La seconda persona la conoscete: è Papa Francesco. Ci ha ricordato ieri Alberto Bobbio, sul L’Eco di Bergamo, quotidiano di ispirazione cattolica, il significato profondo dell’ultimo documento ecclesiale che tratta di questi temi, l’Amoris laetitia, esortazione sottoscritta dal Papa. Al paragrafo 250: “desideriamo anzitutto ribadire che ogni persona, indipendentemente dal proprio orientamento sessuale, va rispettata nella sua dignità e accolta con rispetto, con la cura di evitare ogni marchio di ingiusta discriminazione e, particolarmente, ogni forma di aggressione e di violenza”. Certo, ci sono persone di destra e anche non di destra che non condividono Gorsuch.
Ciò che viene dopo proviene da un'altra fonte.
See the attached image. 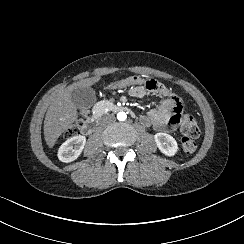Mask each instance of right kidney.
I'll list each match as a JSON object with an SVG mask.
<instances>
[{"mask_svg":"<svg viewBox=\"0 0 244 244\" xmlns=\"http://www.w3.org/2000/svg\"><path fill=\"white\" fill-rule=\"evenodd\" d=\"M86 137L82 135L67 139L58 150V158L62 162H72L76 160L84 149Z\"/></svg>","mask_w":244,"mask_h":244,"instance_id":"obj_1","label":"right kidney"}]
</instances>
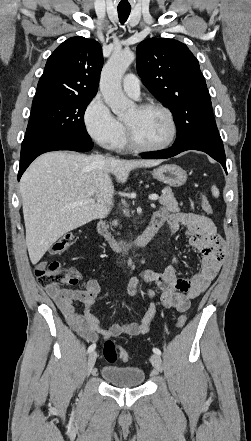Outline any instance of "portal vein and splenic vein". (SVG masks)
Instances as JSON below:
<instances>
[{"label":"portal vein and splenic vein","instance_id":"1","mask_svg":"<svg viewBox=\"0 0 251 441\" xmlns=\"http://www.w3.org/2000/svg\"><path fill=\"white\" fill-rule=\"evenodd\" d=\"M158 198H159V196L157 194H152L149 196V199L152 201H156V200H158ZM92 202H94L93 199L87 198V199L76 201L74 203V205H84V204H88V203H92Z\"/></svg>","mask_w":251,"mask_h":441}]
</instances>
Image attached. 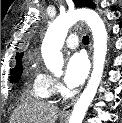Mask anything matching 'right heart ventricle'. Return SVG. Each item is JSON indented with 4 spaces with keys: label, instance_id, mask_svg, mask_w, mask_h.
Returning a JSON list of instances; mask_svg holds the SVG:
<instances>
[{
    "label": "right heart ventricle",
    "instance_id": "e07e8e85",
    "mask_svg": "<svg viewBox=\"0 0 122 123\" xmlns=\"http://www.w3.org/2000/svg\"><path fill=\"white\" fill-rule=\"evenodd\" d=\"M30 95L38 101H46L51 96L43 74L34 73L30 86Z\"/></svg>",
    "mask_w": 122,
    "mask_h": 123
}]
</instances>
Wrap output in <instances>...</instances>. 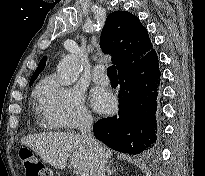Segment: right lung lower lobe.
Instances as JSON below:
<instances>
[{"label": "right lung lower lobe", "instance_id": "1", "mask_svg": "<svg viewBox=\"0 0 205 176\" xmlns=\"http://www.w3.org/2000/svg\"><path fill=\"white\" fill-rule=\"evenodd\" d=\"M119 112L93 125L97 139L110 148L130 154L150 150L156 142V108L160 71L155 51L118 73Z\"/></svg>", "mask_w": 205, "mask_h": 176}]
</instances>
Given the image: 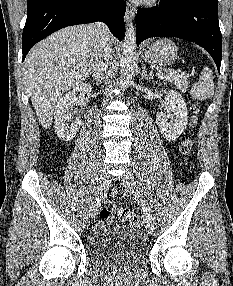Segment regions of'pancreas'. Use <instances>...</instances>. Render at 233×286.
Instances as JSON below:
<instances>
[{
    "label": "pancreas",
    "mask_w": 233,
    "mask_h": 286,
    "mask_svg": "<svg viewBox=\"0 0 233 286\" xmlns=\"http://www.w3.org/2000/svg\"><path fill=\"white\" fill-rule=\"evenodd\" d=\"M164 72H165V75L163 77L164 81H168L174 84L177 87V89L181 91H186V89L189 86V81L185 76L177 74L178 72L172 69H164Z\"/></svg>",
    "instance_id": "pancreas-1"
}]
</instances>
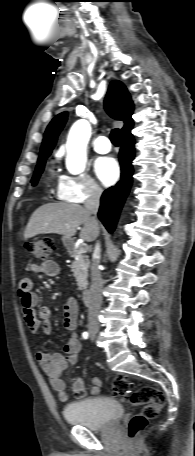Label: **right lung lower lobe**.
I'll use <instances>...</instances> for the list:
<instances>
[{
	"mask_svg": "<svg viewBox=\"0 0 195 456\" xmlns=\"http://www.w3.org/2000/svg\"><path fill=\"white\" fill-rule=\"evenodd\" d=\"M134 143L131 133L123 135L119 153L121 180L115 186L108 188L101 197L98 217L110 233L116 227L119 213L132 184Z\"/></svg>",
	"mask_w": 195,
	"mask_h": 456,
	"instance_id": "1",
	"label": "right lung lower lobe"
}]
</instances>
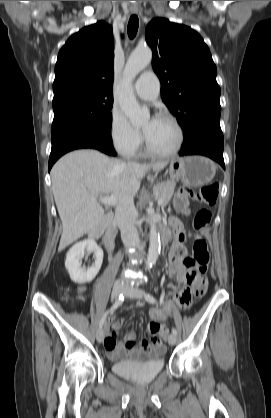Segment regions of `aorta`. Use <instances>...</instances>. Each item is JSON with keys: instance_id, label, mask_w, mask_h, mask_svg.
<instances>
[{"instance_id": "aorta-1", "label": "aorta", "mask_w": 271, "mask_h": 418, "mask_svg": "<svg viewBox=\"0 0 271 418\" xmlns=\"http://www.w3.org/2000/svg\"><path fill=\"white\" fill-rule=\"evenodd\" d=\"M152 51L149 48L134 50L125 66L124 77L119 89L118 102L120 108L133 125H142L150 118L147 108H142L133 93L132 82L134 78L151 62ZM148 214L150 209L147 210ZM161 249L160 236L155 223L150 225L149 250L146 267L154 265L159 257Z\"/></svg>"}]
</instances>
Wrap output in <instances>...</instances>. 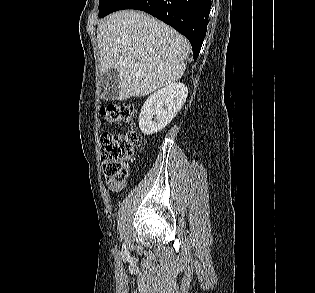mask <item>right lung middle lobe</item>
Listing matches in <instances>:
<instances>
[{
    "instance_id": "obj_1",
    "label": "right lung middle lobe",
    "mask_w": 315,
    "mask_h": 293,
    "mask_svg": "<svg viewBox=\"0 0 315 293\" xmlns=\"http://www.w3.org/2000/svg\"><path fill=\"white\" fill-rule=\"evenodd\" d=\"M112 0H100L99 2V17H101L107 10Z\"/></svg>"
}]
</instances>
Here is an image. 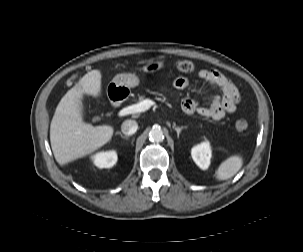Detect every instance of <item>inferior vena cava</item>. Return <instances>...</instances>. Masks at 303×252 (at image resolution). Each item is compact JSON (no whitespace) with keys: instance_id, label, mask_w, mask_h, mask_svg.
<instances>
[{"instance_id":"602c4592","label":"inferior vena cava","mask_w":303,"mask_h":252,"mask_svg":"<svg viewBox=\"0 0 303 252\" xmlns=\"http://www.w3.org/2000/svg\"><path fill=\"white\" fill-rule=\"evenodd\" d=\"M138 129V124L135 120H125L121 125V130L125 135H132Z\"/></svg>"}]
</instances>
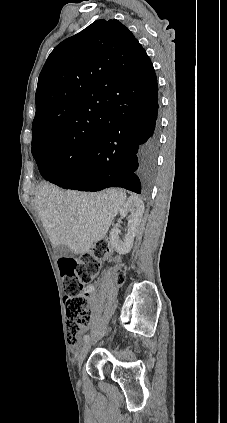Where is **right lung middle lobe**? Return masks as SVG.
Listing matches in <instances>:
<instances>
[{
	"label": "right lung middle lobe",
	"instance_id": "obj_1",
	"mask_svg": "<svg viewBox=\"0 0 227 423\" xmlns=\"http://www.w3.org/2000/svg\"><path fill=\"white\" fill-rule=\"evenodd\" d=\"M93 144L74 147L58 137H44L32 142V155L38 168L49 167L52 176L72 168L79 160L89 155ZM48 180L45 174L42 176Z\"/></svg>",
	"mask_w": 227,
	"mask_h": 423
}]
</instances>
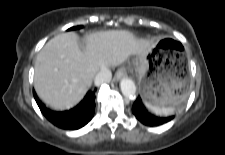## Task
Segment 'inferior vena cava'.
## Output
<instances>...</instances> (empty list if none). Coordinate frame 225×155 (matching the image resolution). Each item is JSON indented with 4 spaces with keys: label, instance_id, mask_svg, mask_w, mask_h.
Listing matches in <instances>:
<instances>
[{
    "label": "inferior vena cava",
    "instance_id": "inferior-vena-cava-1",
    "mask_svg": "<svg viewBox=\"0 0 225 155\" xmlns=\"http://www.w3.org/2000/svg\"><path fill=\"white\" fill-rule=\"evenodd\" d=\"M112 78V73L108 68H102L94 77L95 85L99 86L103 83H109Z\"/></svg>",
    "mask_w": 225,
    "mask_h": 155
}]
</instances>
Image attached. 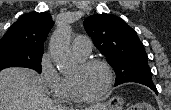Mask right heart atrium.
Here are the masks:
<instances>
[{
    "label": "right heart atrium",
    "instance_id": "obj_1",
    "mask_svg": "<svg viewBox=\"0 0 171 110\" xmlns=\"http://www.w3.org/2000/svg\"><path fill=\"white\" fill-rule=\"evenodd\" d=\"M39 77L47 90L55 96V93L59 89L62 77L52 64L49 53L43 54L40 60Z\"/></svg>",
    "mask_w": 171,
    "mask_h": 110
}]
</instances>
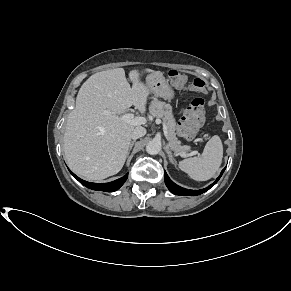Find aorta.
Returning a JSON list of instances; mask_svg holds the SVG:
<instances>
[{"label": "aorta", "mask_w": 291, "mask_h": 291, "mask_svg": "<svg viewBox=\"0 0 291 291\" xmlns=\"http://www.w3.org/2000/svg\"><path fill=\"white\" fill-rule=\"evenodd\" d=\"M160 150H161V142L158 140L153 139L150 142H148V144L146 146L147 153H149L151 155L158 154Z\"/></svg>", "instance_id": "1"}]
</instances>
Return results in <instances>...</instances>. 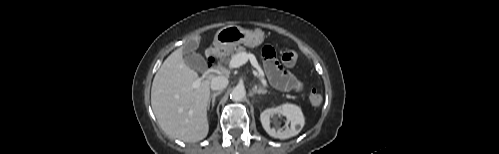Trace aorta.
Here are the masks:
<instances>
[{
  "instance_id": "obj_1",
  "label": "aorta",
  "mask_w": 499,
  "mask_h": 154,
  "mask_svg": "<svg viewBox=\"0 0 499 154\" xmlns=\"http://www.w3.org/2000/svg\"><path fill=\"white\" fill-rule=\"evenodd\" d=\"M246 96V91L243 87H235L233 88L231 94H230V98L233 100V101H241L244 99V97Z\"/></svg>"
}]
</instances>
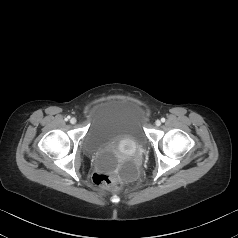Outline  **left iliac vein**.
I'll return each mask as SVG.
<instances>
[{"mask_svg": "<svg viewBox=\"0 0 238 238\" xmlns=\"http://www.w3.org/2000/svg\"><path fill=\"white\" fill-rule=\"evenodd\" d=\"M155 124H156V126H160V125H161V121H160V120H157V121L155 122Z\"/></svg>", "mask_w": 238, "mask_h": 238, "instance_id": "obj_1", "label": "left iliac vein"}]
</instances>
Ci sono persone nelle chiese che non condividono quanto detto da Papa Francesco. Nessuno le vuole criminalizzare per il fatto di esprimere opinioni. La battaglia contro le discriminazioni è anzitutto un impegno serio nella lotta tra idee, in cui nessuno vuole che l’impegno per l’attuazione dell’articolo 3, per l’uguale applicazione delle leggi, come dice Gorsuch, travolga le libertà garantite per tutti dall’articolo 21.

Eppure, anche il teorico, disposto a valorizzare al massimo le garanzie dell’articolo 21, deve porsi il problema dell’argomento della terza persona, di cui vorrei parlare, un altro giudice americano, sempre della Corte suprema.

Si tratta di Oliver Wendell Holmes, utilizzato nella sentenza Schenck versus Stati Uniti nel lontano 1919. Scrive il giudice: la protezione più rigorosa della libertà di parola non proteggerebbe un uomo che gridasse falsamente al fuoco in un teatro causando un panico. Qui infatti il confine, dove l’opinione legittima un pericolo chiaro e presente per la violenza. È già così nella giurisprudenza costituzionale e così sarebbe interpretato dai giudici.

Da dove nasce, allora, la preoccupazione sfociata nell’emendamento dei colleghi di Forza Italia e che sia il Comitato per la legislazione sia la I Commissione chiedono, se è possibile, di rafforzare? Non dal timore delle sentenze, ma dal timore di forme improprie di azione penale, da evitare a priori. I pareri non chiedono, quindi, di abbattere la legge, ma di renderla più forte, perché più condivisa. E noi speriamo che tante persone di destra e di centrodestra come Gorsuch ci siano in quest’Aula e ci aiutino a migliorarla e votarla. Vorrei, infatti, replicare alla collega Calabria che so bene che l’articolo 3 è stato voluto in larga parte dai colleghi Costa e Bartolozzi di Forza Italia. Il problema è che, a differenza della collega Calabria, Costa e Bartolozzi non sono contrari alla legge: sono più dalla parte di Gorsuch e della sua lotta alle discriminazioni, che non da quella di chi vuole difendere il segno delle discriminazioni. Per questo, speriamo tutti insieme di poter cambiare la legge, in un modo più aperto, più forte e più condiviso, ma rifiutiamo la logica delle pregiudiziali (Applausi dei deputati del gruppo Partito Democratico).